Task instructions = Using the data below, copy out all lines with the word "more".

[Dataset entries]
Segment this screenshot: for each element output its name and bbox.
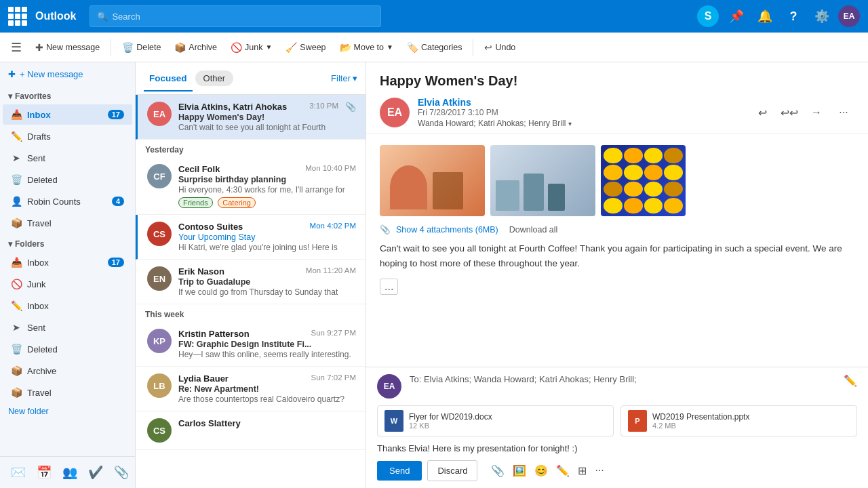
email-item[interactable]: KP Kristin Patterson Sun 9:27 PM FW: Gra… — [136, 322, 366, 367]
reply-button[interactable]: ↩ — [751, 102, 773, 123]
junk-button[interactable]: 🚫 Junk ▼ — [225, 39, 277, 56]
categories-icon: 🏷️ — [407, 42, 418, 53]
favorites-header[interactable]: ▾ Favorites — [0, 86, 135, 104]
sidebar-item-travel[interactable]: 📦 Travel — [3, 213, 132, 233]
sidebar-item-sent[interactable]: ➤ Sent — [3, 148, 132, 168]
sidebar-folder-deleted[interactable]: 🗑️ Deleted — [3, 339, 132, 359]
sidebar-folder-sent[interactable]: ➤ Sent — [3, 317, 132, 338]
tab-focused[interactable]: Focused — [144, 65, 193, 92]
move-icon: 📂 — [340, 42, 351, 53]
avatar: KP — [147, 329, 172, 353]
folder-archive-icon: 📦 — [11, 365, 22, 376]
email-subject: Trip to Guadalupe — [178, 277, 356, 287]
sweep-button[interactable]: 🧹 Sweep — [280, 39, 331, 56]
categories-button[interactable]: 🏷️ Categories — [401, 39, 467, 56]
folder-junk-icon: 🚫 — [11, 279, 22, 289]
sidebar-item-inbox[interactable]: 📥 Inbox 17 — [3, 104, 132, 125]
attachment-bar[interactable]: 📎 Show 4 attachments (6MB) Download all — [380, 224, 854, 235]
email-preview: Hi Katri, we're glad you're joining us! … — [178, 243, 356, 252]
email-meta: Lydia Bauer Sun 7:02 PM — [178, 373, 356, 384]
download-all[interactable]: Download all — [509, 225, 558, 235]
hamburger-menu[interactable]: ☰ — [5, 37, 27, 58]
compose-icon: ✚ — [8, 69, 16, 79]
forward-button[interactable]: → — [806, 102, 827, 123]
sidebar-item-robin-counts[interactable]: 👤 Robin Counts 4 — [3, 191, 132, 211]
junk-dropdown-icon[interactable]: ▼ — [265, 43, 272, 51]
email-item[interactable]: CS Carlos Slattery — [136, 411, 366, 450]
user-avatar[interactable]: EA — [838, 5, 860, 27]
email-item[interactable]: EA Elvia Atkins, Katri Ahokas 3:10 PM Ha… — [136, 95, 366, 140]
reply-file-ppt[interactable]: P WD2019 Presentation.pptx 4.2 MB — [620, 405, 857, 436]
file-info: Flyer for WD2019.docx 12 KB — [409, 412, 492, 430]
mail-nav-icon[interactable]: ✉️ — [5, 462, 31, 483]
new-folder-button[interactable]: New folder — [0, 403, 135, 420]
sidebar-folder-archive[interactable]: 📦 Archive — [3, 361, 132, 381]
help-button[interactable]: ? — [781, 4, 806, 28]
archive-icon: 📦 — [174, 42, 186, 53]
email-item[interactable]: CS Contoso Suites Mon 4:02 PM Your Upcom… — [136, 215, 366, 260]
discard-button[interactable]: Discard — [427, 460, 477, 481]
table-button[interactable]: ⊞ — [575, 462, 589, 480]
reply-file-word[interactable]: W Flyer for WD2019.docx 12 KB — [377, 405, 614, 436]
waffle-icon[interactable] — [8, 7, 27, 26]
sidebar-item-deleted[interactable]: 🗑️ Deleted — [3, 169, 132, 190]
new-message-sidebar-button[interactable]: ✚ + New message — [0, 62, 135, 86]
email-to-line: Wanda Howard; Katri Ahokas; Henry Brill … — [418, 119, 743, 128]
reply-files: W Flyer for WD2019.docx 12 KB P WD2019 P… — [377, 405, 857, 436]
sidebar-folder-junk[interactable]: 🚫 Junk — [3, 274, 132, 294]
move-to-button[interactable]: 📂 Move to ▼ — [334, 39, 399, 56]
sidebar-folder-travel[interactable]: 📦 Travel — [3, 382, 132, 403]
reply-all-button[interactable]: ↩↩ — [778, 102, 800, 123]
search-input[interactable] — [112, 12, 374, 22]
email-from: Kristin Patterson — [178, 329, 250, 339]
attach-button[interactable]: 📎 — [488, 462, 507, 480]
email-preview: Can't wait to see you all tonight at Fou… — [178, 123, 338, 132]
email-item[interactable]: LB Lydia Bauer Sun 7:02 PM Re: New Apart… — [136, 367, 366, 411]
topbar-icons: S 📌 🔔 ? ⚙️ EA — [696, 4, 860, 28]
folder-sent-icon: ➤ — [11, 322, 22, 333]
email-detail-info: Elvia Atkins Fri 7/28/2017 3:10 PM Wanda… — [418, 97, 743, 128]
email-item[interactable]: EN Erik Nason Mon 11:20 AM Trip to Guada… — [136, 260, 366, 304]
expand-recipients-icon[interactable]: ▾ — [568, 120, 572, 127]
sweep-icon: 🧹 — [285, 42, 297, 53]
email-image-1 — [380, 145, 485, 216]
filter-button[interactable]: Filter ▾ — [331, 73, 357, 83]
people-nav-icon[interactable]: 👥 — [57, 462, 83, 483]
pin-button[interactable]: 📌 — [724, 4, 749, 28]
more-options-button[interactable]: ··· — [592, 462, 606, 480]
calendar-nav-icon[interactable]: 📅 — [31, 462, 57, 483]
email-from: Carlos Slattery — [178, 418, 241, 428]
skype-button[interactable]: S — [696, 4, 720, 28]
email-item[interactable]: CF Cecil Folk Mon 10:40 PM Surprise birt… — [136, 157, 366, 215]
settings-button[interactable]: ⚙️ — [810, 4, 834, 28]
email-images — [380, 145, 854, 216]
email-time: Sun 9:27 PM — [311, 329, 356, 337]
move-dropdown-icon[interactable]: ▼ — [387, 43, 393, 51]
sidebar-folder-inbox[interactable]: 📥 Inbox 17 — [3, 252, 132, 272]
draw-button[interactable]: ✏️ — [553, 462, 572, 480]
image-button[interactable]: 🖼️ — [510, 462, 529, 480]
more-actions-button[interactable]: ··· — [833, 102, 854, 123]
edit-reply-icon[interactable]: ✏️ — [844, 374, 857, 387]
attach-nav-icon[interactable]: 📎 — [108, 462, 134, 483]
emoji-button[interactable]: 😊 — [532, 462, 551, 480]
undo-button[interactable]: ↩ Undo — [479, 39, 521, 56]
archive-button[interactable]: 📦 Archive — [169, 39, 222, 56]
section-yesterday: Yesterday — [136, 140, 366, 157]
tab-other[interactable]: Other — [195, 70, 234, 86]
tasks-nav-icon[interactable]: ✔️ — [83, 462, 108, 483]
email-time: Mon 10:40 PM — [305, 164, 356, 172]
ppt-icon: P — [628, 410, 647, 432]
send-button[interactable]: Send — [377, 461, 422, 481]
email-image-3 — [601, 145, 686, 216]
search-bar[interactable]: 🔍 — [90, 5, 381, 27]
detail-actions: ↩ ↩↩ → ··· — [751, 102, 854, 123]
delete-button[interactable]: 🗑️ Delete — [117, 39, 166, 56]
folders-header[interactable]: ▾ Folders — [0, 234, 135, 251]
new-message-button[interactable]: ✚ New message — [30, 39, 105, 56]
notifications-button[interactable]: 🔔 — [753, 4, 777, 28]
email-subject: Re: New Apartment! — [178, 384, 356, 394]
sidebar-folder-inbox2[interactable]: ✏️ Inbox — [3, 296, 132, 316]
expand-body-button[interactable]: ... — [380, 279, 398, 295]
sidebar-item-drafts[interactable]: ✏️ Drafts — [3, 126, 132, 146]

Exercise response =
more-options-button[interactable]: ··· — [592, 462, 606, 480]
more-actions-button[interactable]: ··· — [833, 102, 854, 123]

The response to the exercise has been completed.